Darmstadt, Rotterdam, Parigi, Chicago, New York, Milwaukee. Perché non è solo importante la forma dell’opera, ma, nella stessa misura, lo spazio in cui è accolta. Opere che spesso ricompra, geloso. E accumula: da qui nasce il corposo nucleo che oggi nutre la Fondazione di Città di Castello. Soprattutto, detesta spiegare, perché un artista che spiega ha già mancato l’obiettivo: “La mia è una versione pittorica, attraverso un mezzo visivo anziché letterario o musicale, della vita – scrive – Il resto è un’interpretazione, è un’altra cosa. La pittura non deve essere spiegata. La pittura è pittura, si spiega da sé, altrimenti è come tornare indietro di migliaia di anni ai caratteri cuneiformi, ai Sumeri, quando è necessario spiegare di che si tratta. Le mie immagini, perché è di immagini che si tratta, sono un equivalente della parola. E come spiegare la poesia?”.
Poi c’è un’altra passione. La scenografia. Per il teatro. Non uno qualunque, ma “il teatro”: la Scala di Milano. S’inizia nel 1963, con scene e costumi del balletto “Spirituals” per Orchestra, con la coreografia di Mario Pistoni. Nove anni dopo è al Teatro dell’opera di Roma. Un gigantesco “cretto” fa da quinta allo spettacolo “November steps”, su musiche di Toru Takemitsu e coreografia di Minsa Craig. Una proiezione fotografica consegna al pubblico la sensazione che la materia lentamente si screpoli, fino quasi a sgretolarsi. Nel 1975 è la volta di “Tristano e Isotta” di Wagner, Teatro Regio di Torino. Scrive lo storico Cesare Brandi: “Nell’ultimo atto, l’epilogo della tragedia è controfondato da un grande Cellotex color cammello, come un cielo sotto una tempesta di sabbia, attraversato da una via lattea appena un po’ in rilievo (…) l’epilogo di amore e morte è come acquietato da questa ambientazione”. Però la sfida più grande è “L’avventura di un povero cristiano”, di Ignazio Silone. Allestita nella piazza di san Miniato al Tedesco (in provincia di Pisa) nel 1969, per la regia di Valerio Zurlino. Un sacco logoro e ricciuto rimanda alla parabola di San Francesco, mentre una grande plastica cremisi strizza l’occhio alla fastosa curia vescovile napoletana di Papa Celestino V. Tutto il paese è coinvolto. Una grande festa.

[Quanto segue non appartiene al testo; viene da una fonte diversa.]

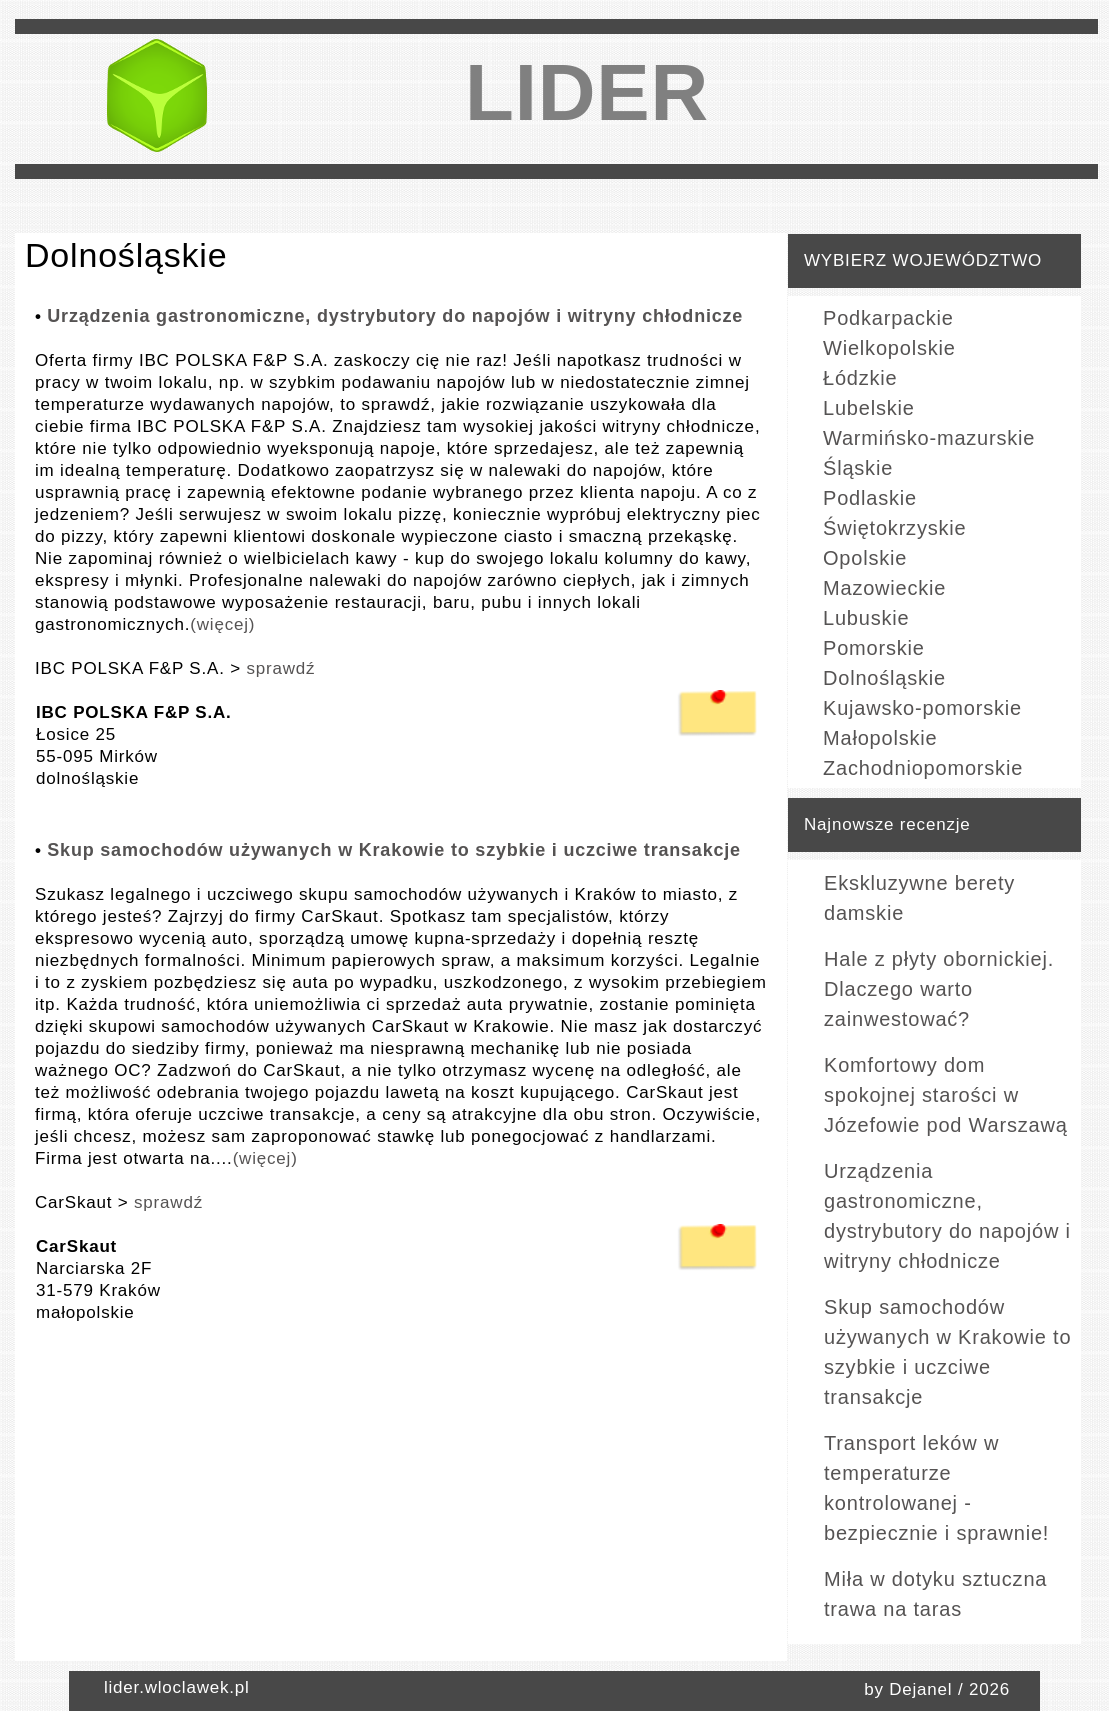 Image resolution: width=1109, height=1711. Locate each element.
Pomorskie (874, 648)
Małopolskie (880, 738)
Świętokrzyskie (894, 528)
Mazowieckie (884, 588)
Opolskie (865, 558)
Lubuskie (866, 618)
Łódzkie (860, 378)
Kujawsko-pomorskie (922, 708)
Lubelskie (869, 408)
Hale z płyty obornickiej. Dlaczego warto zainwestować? (939, 989)
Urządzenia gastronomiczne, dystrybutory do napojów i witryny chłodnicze (395, 316)
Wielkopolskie (889, 348)
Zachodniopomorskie (923, 768)
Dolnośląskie (884, 678)
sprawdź (280, 668)
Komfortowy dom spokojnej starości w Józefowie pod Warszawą (946, 1095)
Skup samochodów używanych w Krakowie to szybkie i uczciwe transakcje (394, 850)
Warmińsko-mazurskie (929, 438)
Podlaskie (870, 498)
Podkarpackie (888, 318)
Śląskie (858, 468)
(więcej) (222, 624) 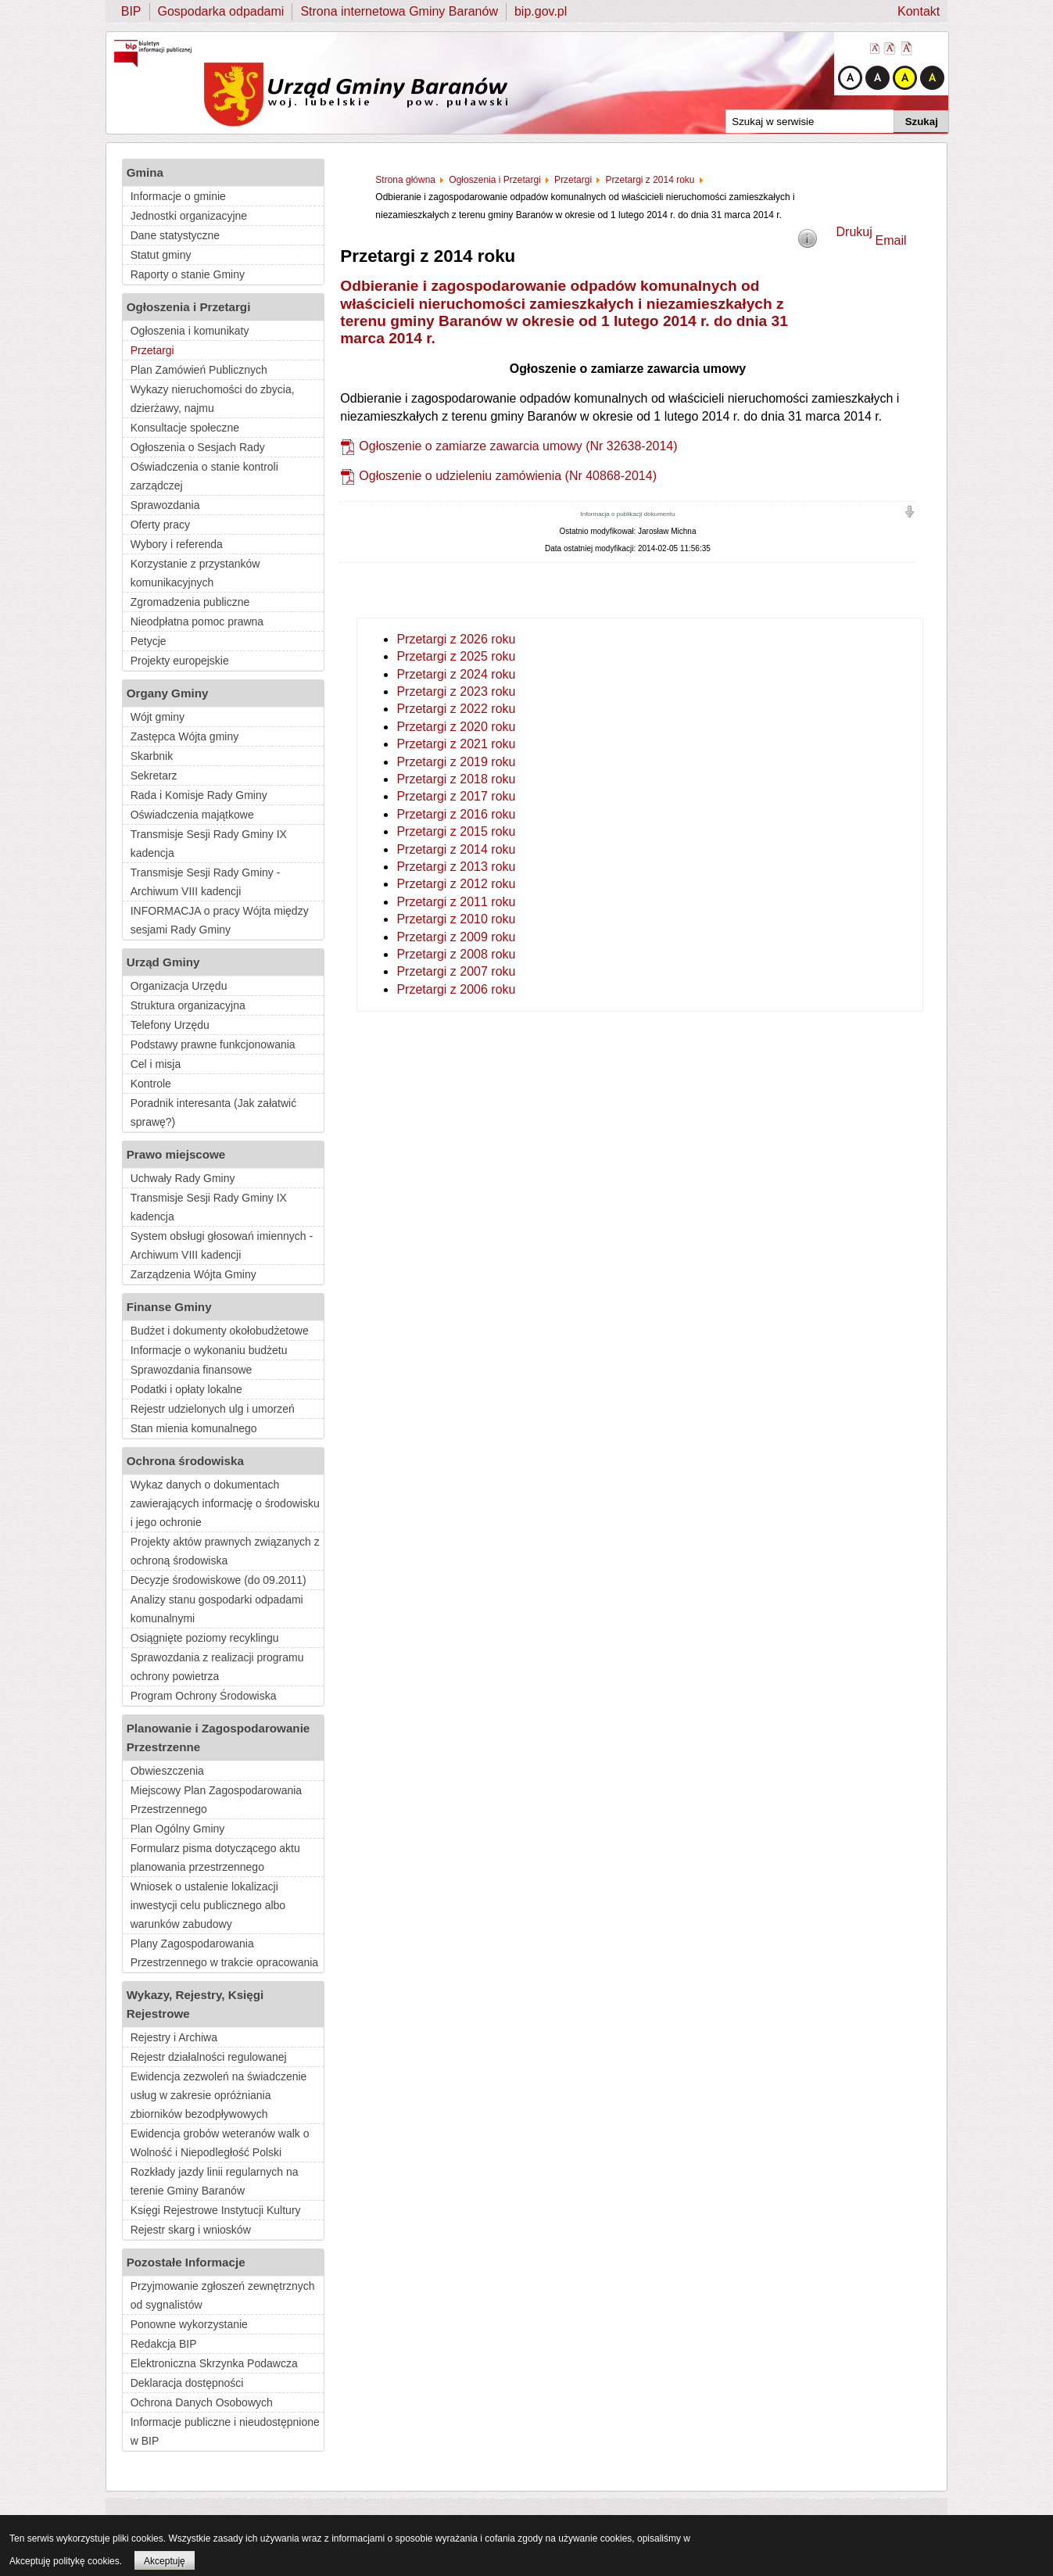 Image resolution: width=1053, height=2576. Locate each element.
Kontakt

Infine la scultura, tardiva, tra gli anni Ottanta e Novanta. Opere robuste, monumentali, che ripercorrono le stesse ossessioni di una vita, in formato tridimensionale: l’archivolto, il rosso, i grandi ferri.
Muore a Nizza, nel ’95, a ottant’anni.
“La nostra stabilità è solo equilibrio e la nostra sapienza sta nel controllo magistrale dell’imprevisto”, amava ripetere, citando Dyson Freeman. Quasi un manifesto di quel modo di procedere in arte, unico, solo suo. Dove l’imprevisto è il motore del lavoro e della vita.